Книга Укротители моря - Джулиан Стоквин
Шрифт:
Интервал:
Закладка:
– Ого, фрегат с девятифунтовыми пушками. Нелегкая, наверное, у вас жизнь.
– Да, нелегко, – пробормотал Робертсон с набитым курицей ртом, – но получше, чем на линейном корабле.
– А почему?
– Призовые деньги, конечно. Старина Джордж не дурак, он вечно посылает нас то туда, то сюда, гоняясь за всем тем, что, по милости Божьей, плывет прямо к нам в руки: французские, испанские, португальские, даже американские, если только можно доказать, что судно перевозит груз для неприятеля. Если же весь груз конфискуется для разбирательства в суде, тогда делишься со всеми.
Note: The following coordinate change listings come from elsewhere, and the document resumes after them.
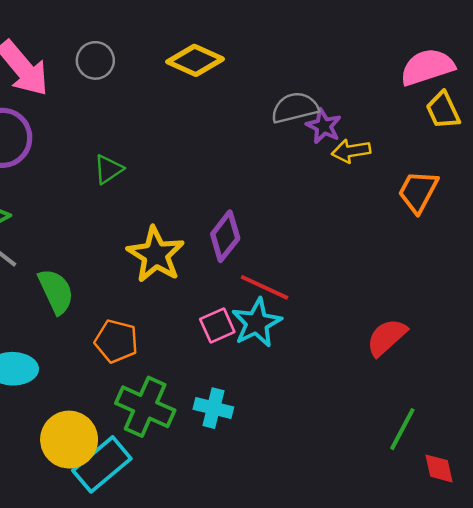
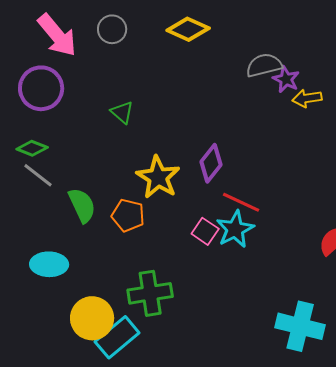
green triangle: (108, 169) -> (122, 112), turned -45
pink square: (217, 325) -> (205, 231), turned -32
orange pentagon: (116, 341) -> (128, 215), moved
green cross: (145, 407) -> (150, 293), turned -33
cyan cross: (213, 408) -> (300, 326), moved, size x1.6

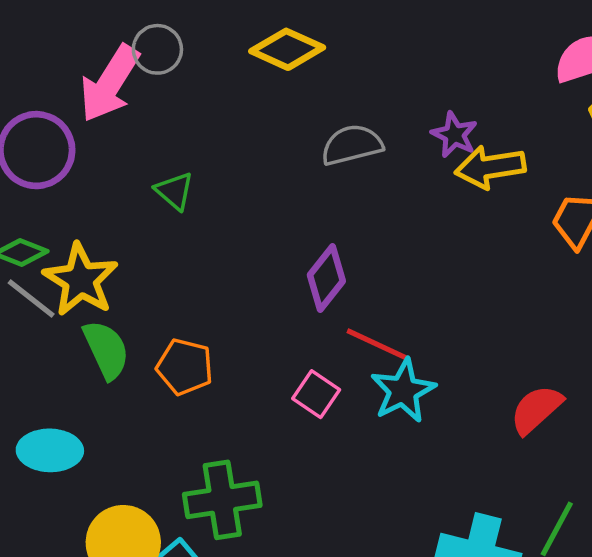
pink arrow: (57, 35) -> (110, 83), moved, turned 72
gray semicircle: (264, 65) -> (352, 145), moved
yellow arrow: (307, 98) -> (490, 167), size x1.4
yellow star: (158, 177) -> (81, 280), moved
cyan star: (235, 229) -> (403, 391), moved

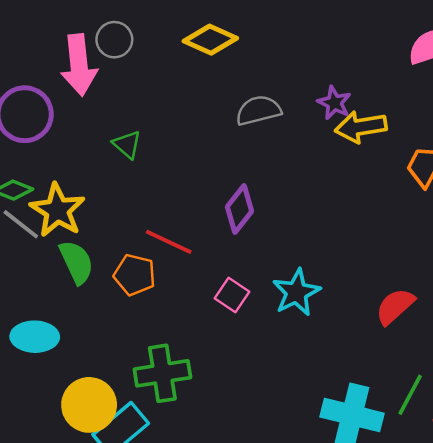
pink arrow: (110, 83) -> (79, 65), turned -38
red line: (378, 345) -> (169, 242), moved

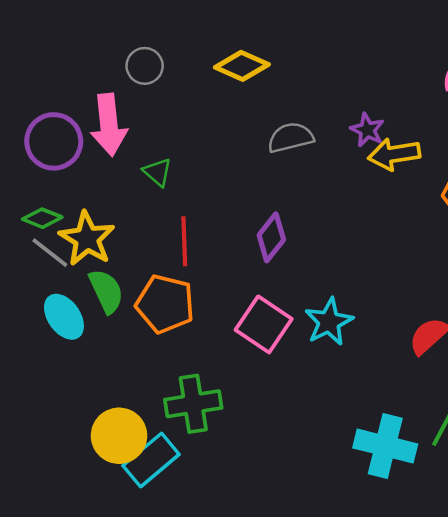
pink arrow: (79, 65) -> (109, 125), moved
red line: (169, 242) -> (184, 241), moved, turned 63
orange pentagon: (135, 275) -> (165, 304), size x1.4
pink square: (232, 295) -> (264, 324), size x1.6
cyan ellipse: (35, 337) -> (64, 317), moved, turned 54

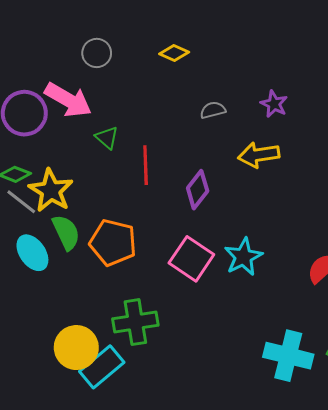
yellow diamond: (242, 66) -> (174, 53), size x0.7
pink arrow: (109, 125) -> (68, 100), turned -54
gray semicircle: (291, 138) -> (213, 110), size x0.7
yellow arrow: (394, 154) -> (259, 155), moved
red line: (184, 241) -> (146, 165), moved

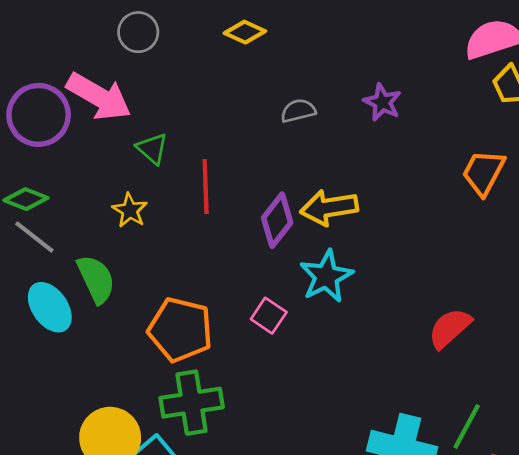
yellow arrow: (259, 155) -> (329, 208), moved
yellow star: (51, 191) -> (130, 210), moved, size x0.6
orange pentagon: (113, 243) -> (180, 330), moved
cyan star: (243, 257) -> (326, 276), moved
pink square: (191, 259) -> (269, 316), size x0.6

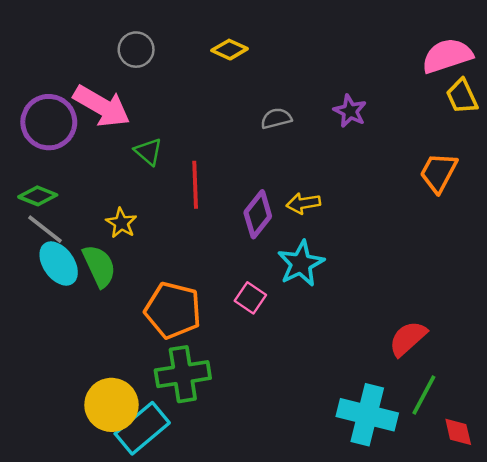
yellow arrow: (329, 208) -> (303, 203), size x0.7
yellow star: (130, 210) -> (121, 223), moved
cyan ellipse: (50, 307) -> (59, 263), moved
red semicircle: (450, 328) -> (408, 338), moved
Слухи о блюде с карибу оказались верными, в сочетании с прекрасным марго[10] жареное мясо с нежным вкусом, необычным для мяса дикого животного, почти таяло во рту. Кидд, насытившись, откинулся назад. Ренци вертел в руках грудь цесарки, увлекшись серьезным разговором с офицером, явно старше его и с умным выразительным лицом.
Кидд посмотрел на адмирала. Тот добродушно о чем-то беседовал с напряженным офицером, сидевшим слева от него. Томас удивился про себя, каким образом он очутился в таком избранном кругу.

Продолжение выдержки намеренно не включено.